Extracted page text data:
##########
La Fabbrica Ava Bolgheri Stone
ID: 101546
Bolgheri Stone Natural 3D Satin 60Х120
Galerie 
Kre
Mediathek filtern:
##########
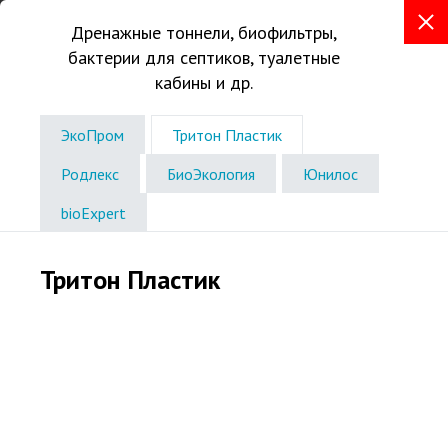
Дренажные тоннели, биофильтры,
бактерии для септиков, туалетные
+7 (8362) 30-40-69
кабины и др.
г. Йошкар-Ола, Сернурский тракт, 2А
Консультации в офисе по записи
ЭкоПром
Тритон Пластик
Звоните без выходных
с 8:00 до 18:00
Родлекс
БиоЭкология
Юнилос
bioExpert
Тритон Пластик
##########
Return, from the entries, each line that holds "Stone".

EXERCISE RESPONSE:
La Fabbrica Ava Bolgheri Stone
Bolgheri Stone Natural 3D Satin 60Х120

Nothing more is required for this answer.